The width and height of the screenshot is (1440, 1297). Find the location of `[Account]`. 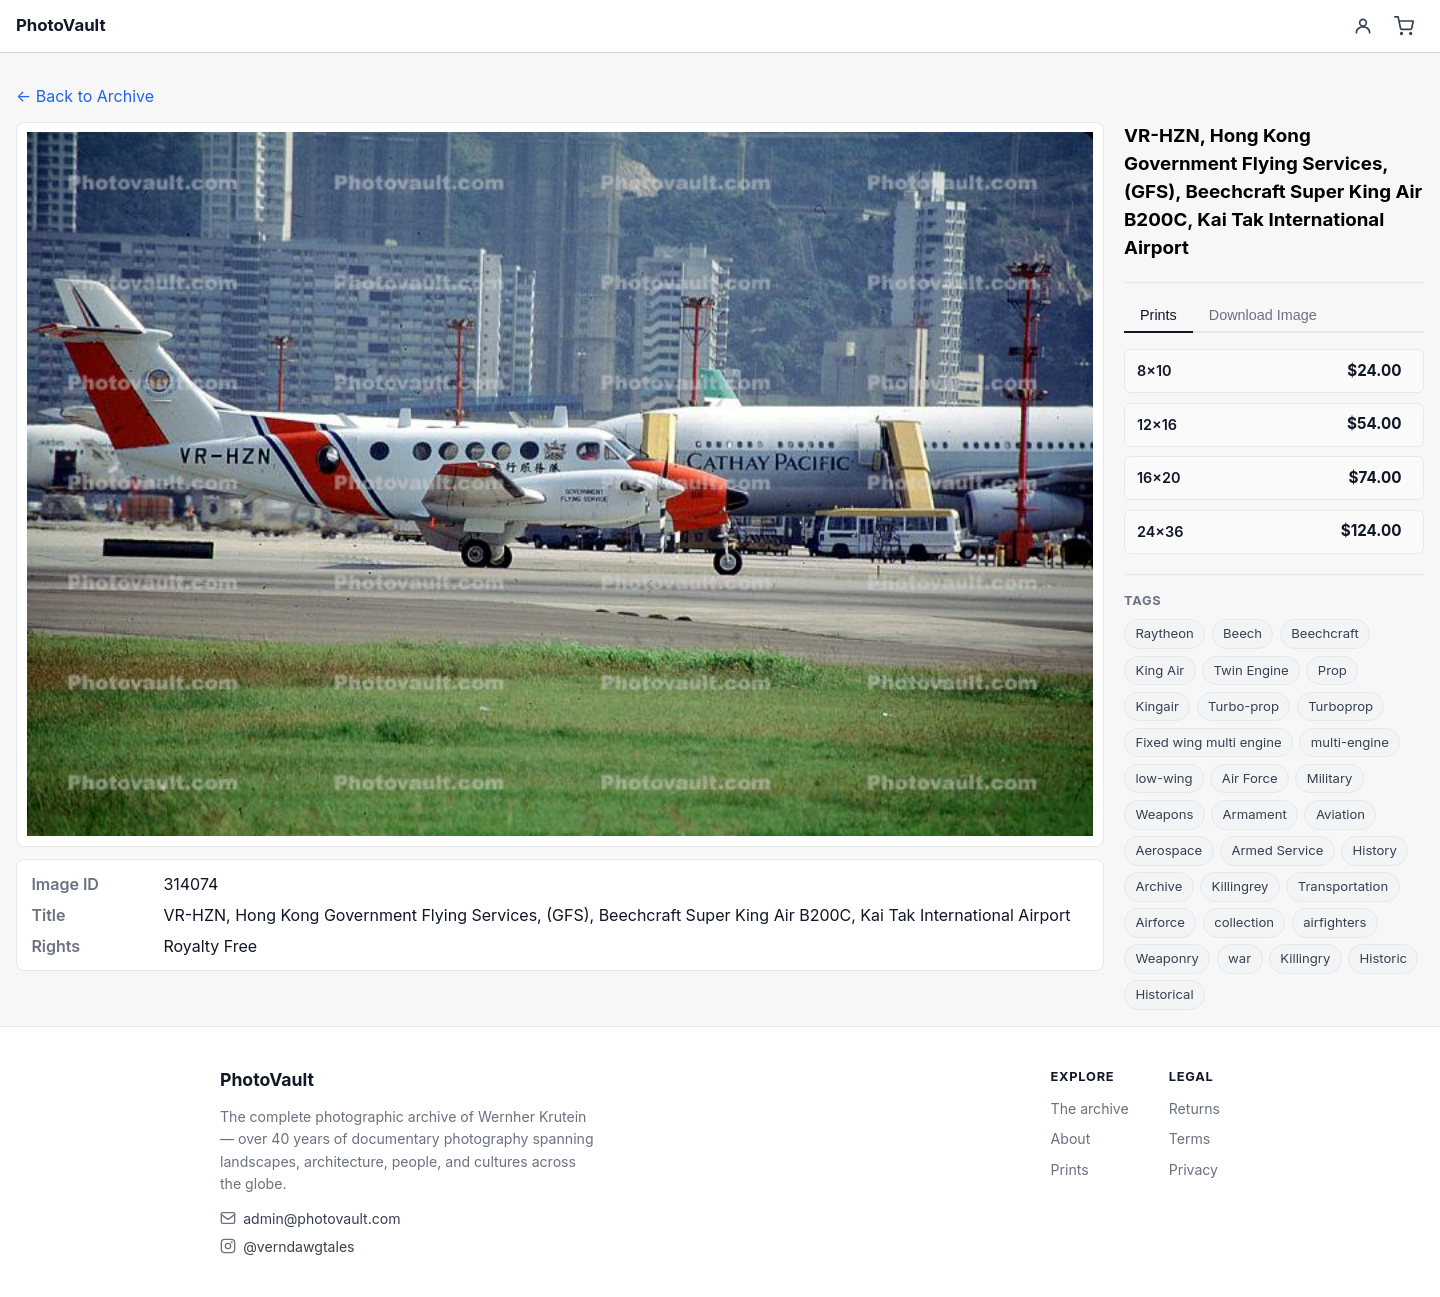

[Account] is located at coordinates (1362, 26).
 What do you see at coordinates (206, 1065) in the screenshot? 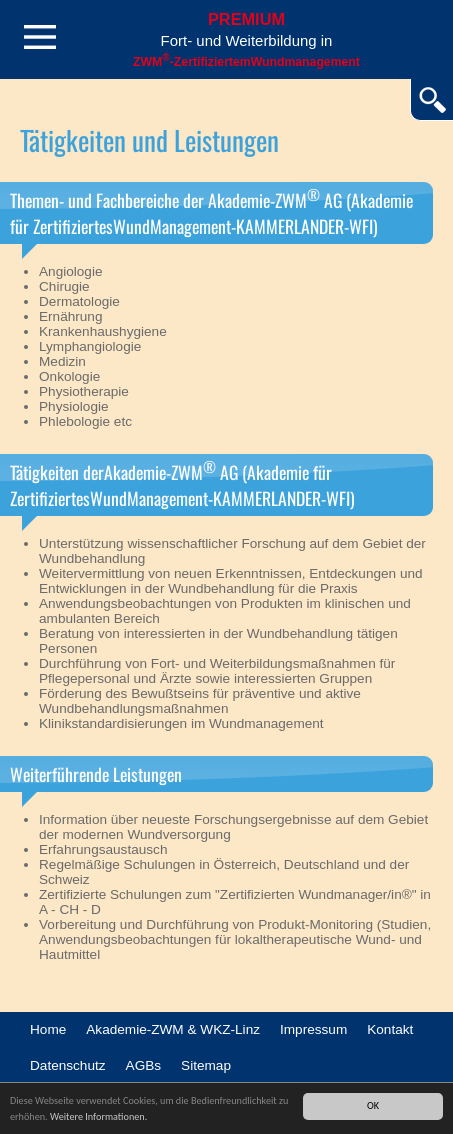
I see `Sitemap` at bounding box center [206, 1065].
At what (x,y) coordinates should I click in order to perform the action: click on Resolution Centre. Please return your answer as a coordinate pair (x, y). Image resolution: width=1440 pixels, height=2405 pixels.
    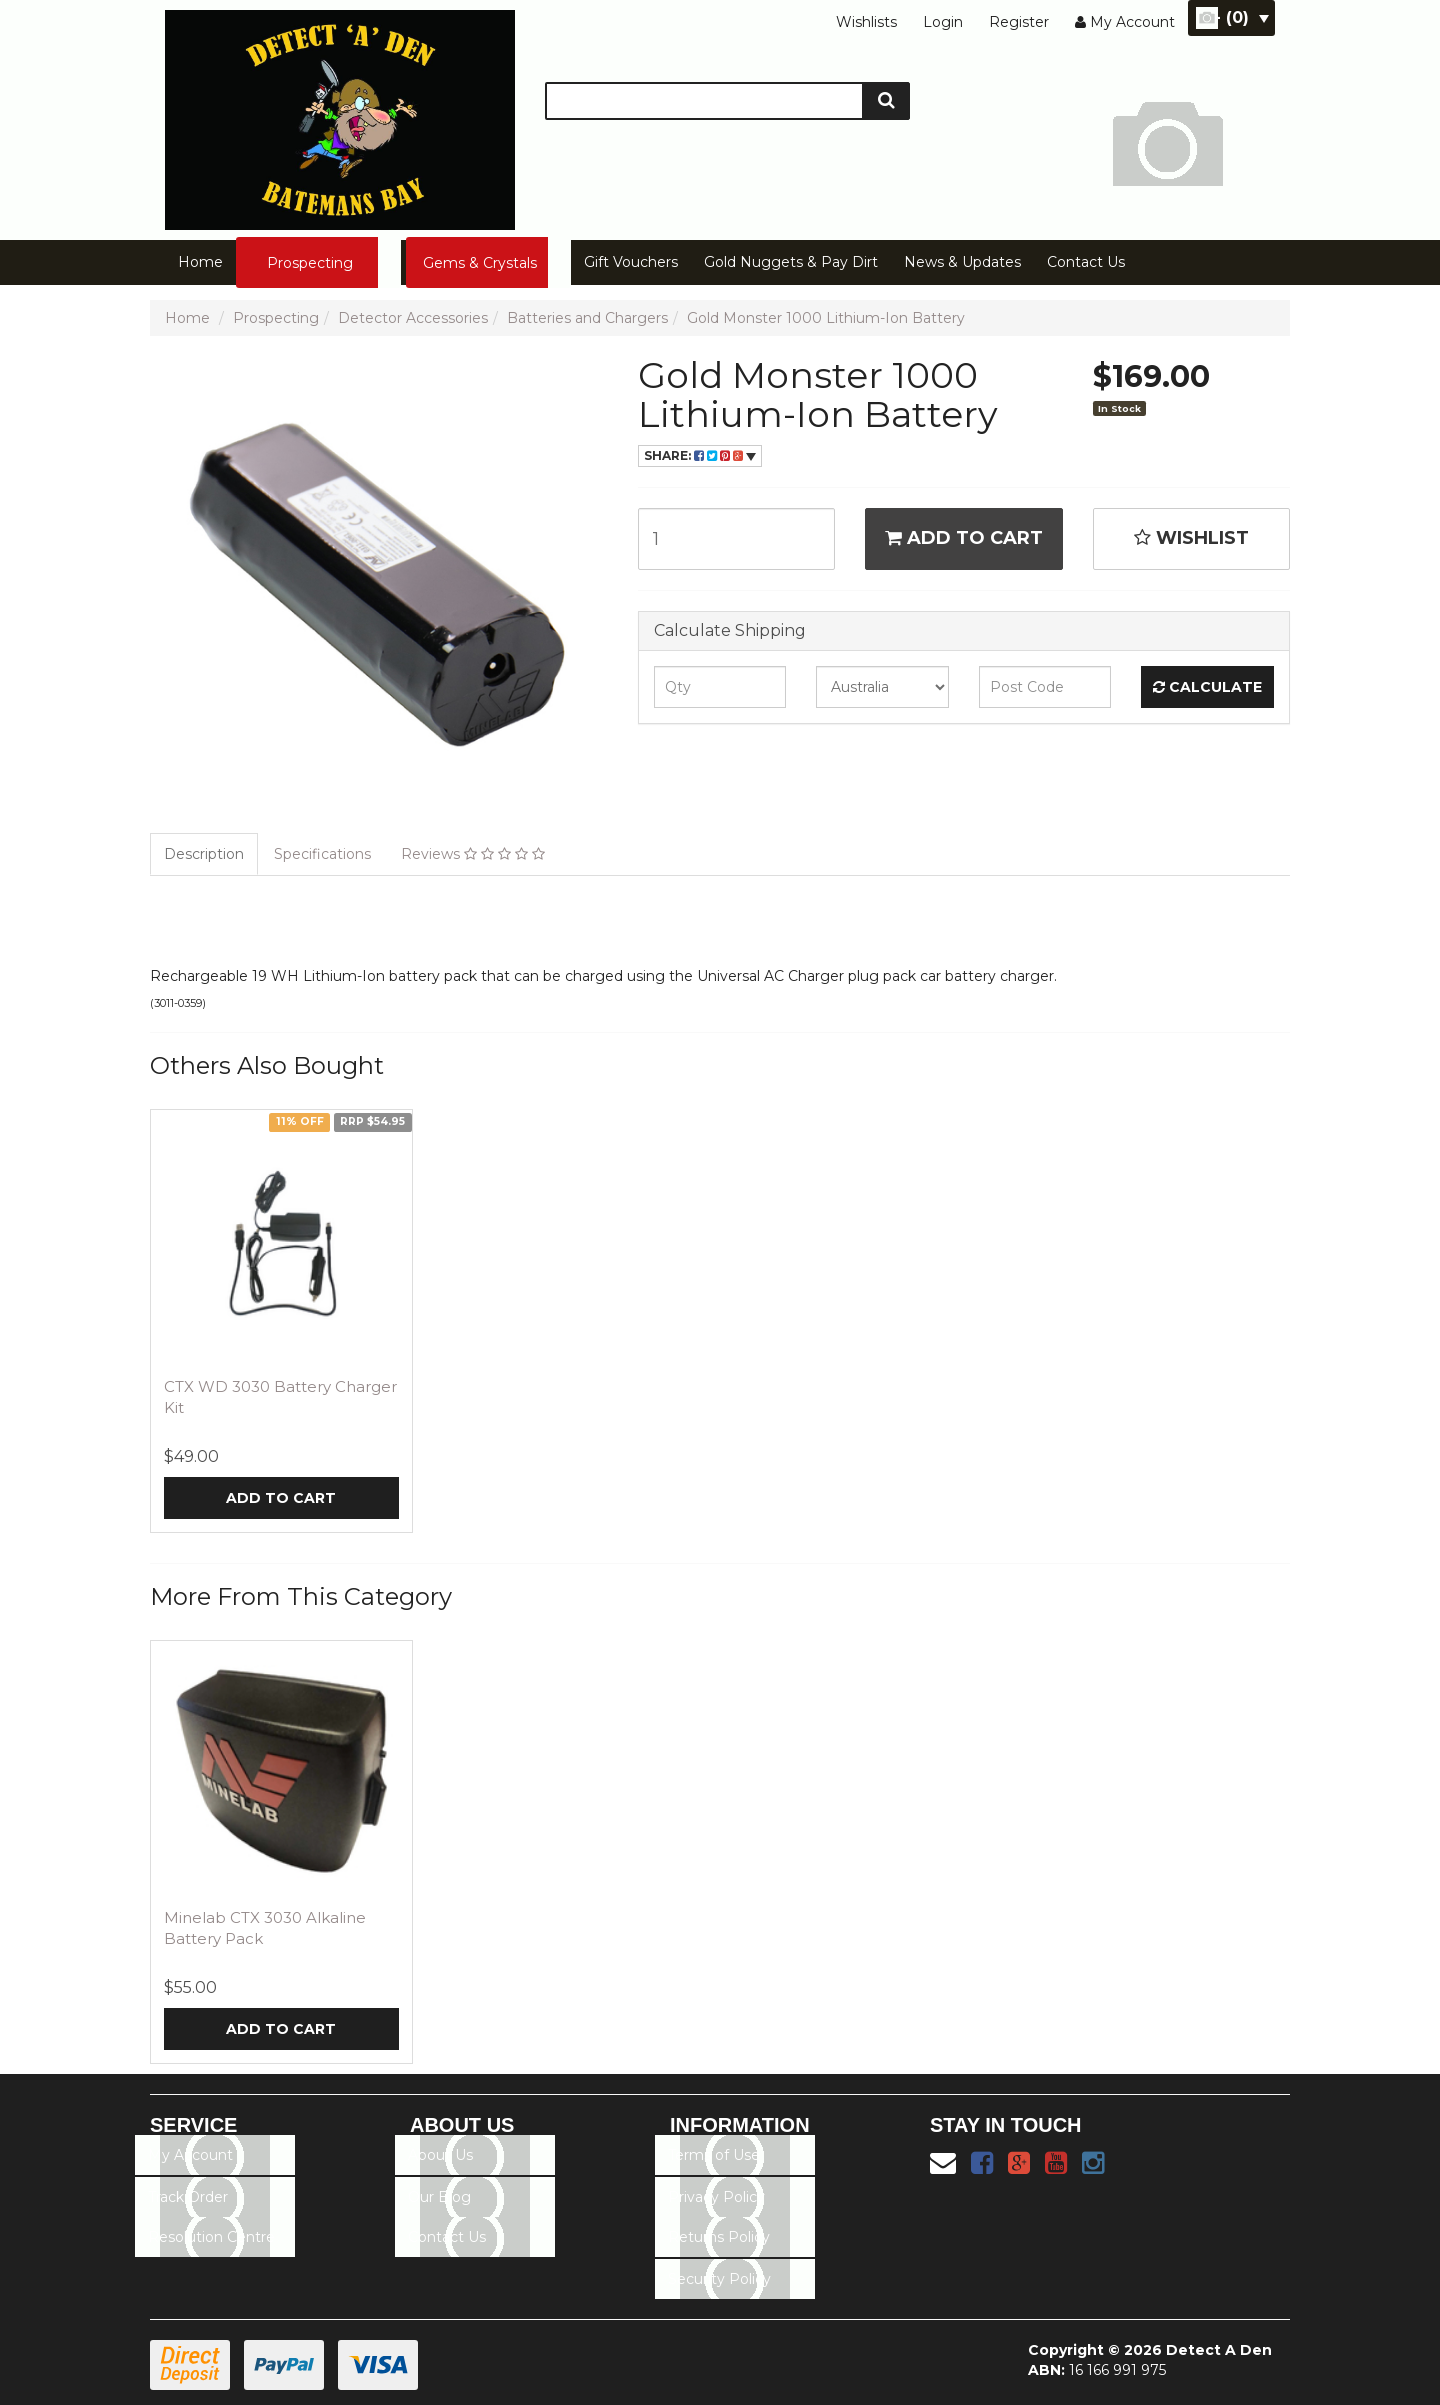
....................
- **Directions for this task**:
Return every entry exactly, dropping the pictures.

- **Task answer**:
The width and height of the screenshot is (1440, 1297). Find the location of `[Account]`. 

[Account] is located at coordinates (1362, 26).
 What do you see at coordinates (206, 1065) in the screenshot? 
I see `Sitemap` at bounding box center [206, 1065].
At what (x,y) coordinates should I click in order to perform the action: click on Resolution Centre. Please return your answer as a coordinate pair (x, y). Image resolution: width=1440 pixels, height=2405 pixels.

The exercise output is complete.